Each record here should be printed again exactly; please leave its pictures out.

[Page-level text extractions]
_____

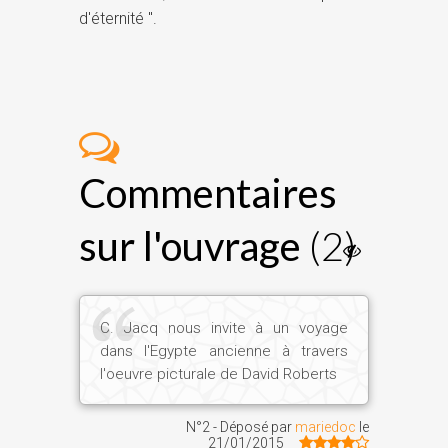
d'éternité ".
Commentaires
sur l'ouvrage
(2)
C. Jacq nous invite à un voyage
dans l'Egypte ancienne à travers
l'oeuvre picturale de David Roberts
N°2 - Déposé par
mariedoc
le
21/01/2015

_____

• [EXERCISE OUTPUT]:
d'éternité ".
Commentaires
sur l'ouvrage
(2)
C. Jacq nous invite à un voyage
dans l'Egypte ancienne à travers
l'oeuvre picturale de David Roberts
N°2 - Déposé par
mariedoc
le
21/01/2015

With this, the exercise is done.